Soldier salutingWith a long history of affiliation, Veterans Affairs and Penn Orthopaedics are moving forward now on plans to enable vets to more conveniently receive advanced treatments and ongoing care from Penn Orthopaedics providers. Leading this effort are Richard E. Grant, MD, the newly appointed Chief of Orthopaedic Surgery at the Corporal Michael Crescenz Veterans Administration Medical Center in Philadelphia, and L. Scott Levin, MD, FACS, Chair of the Department of Orthopaedic Surgery and Professor of Surgery, Division of Plastic Surgery at Penn Medicine—both of whom are veterans themselves. They and orthopaedic specialists Andrew F. Kuntz, MD, and Stephen J. Kovach, III, MD, FACS, discussed some of the advanced treatments they will be able to offer veterans, as well as opportunities for research that Penn and the VA will be conducting together through their shared resources.
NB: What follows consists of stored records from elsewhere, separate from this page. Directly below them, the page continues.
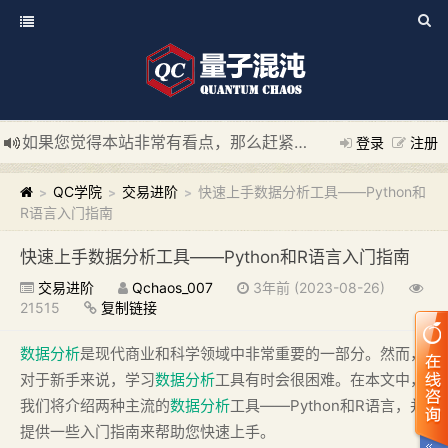
如果您觉得本站非常有看点，那么赶紧使用Ctrl+D 收藏我们吧
登录
注册
新添加量子混沌系统板块，欢迎大家访问！
---“量子混沌系统
QC学院
交易进阶
快速上手数据分析工具——Python和
>
>
>
R语言入门指南
快速上手数据分析工具——Python和R语言入门指南
交易进阶
Qchaos_007
3年前 (2023-08-26)
21515
复制链接
数据分析
是现代商业和科学领域中非常重要的一部分。然而，
对于新手来说，学习
数据分析
工具有时会很困难。在本文中，
我们将介绍两种主流的
数据分析
工具——Python和R语言，并
提供一些入门指南来帮助您快速上手。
“Having served 11 years’ active duty in the USAF and 20 years in the USAF reserves, I find it to be quite an honor and distinct pleasure to serve our veterans by leading these efforts to offer more orthopaedic services with Penn’s Orthopedic residents and highly skilled faculty providing the highest level of operative care. These health care initiatives benefit our veterans extensively.” – Richard E. Grant, MD

Dr. Levin says he has been heavily involved in military orthopaedics, having served in Desert Storm and in the US Army reserves, and is active in the Department of Defense–sponsored Extremity War Injury Symposium. “As a veteran and son of a veteran—my dad served in Korea—I have a passionate commitment to veteran care.”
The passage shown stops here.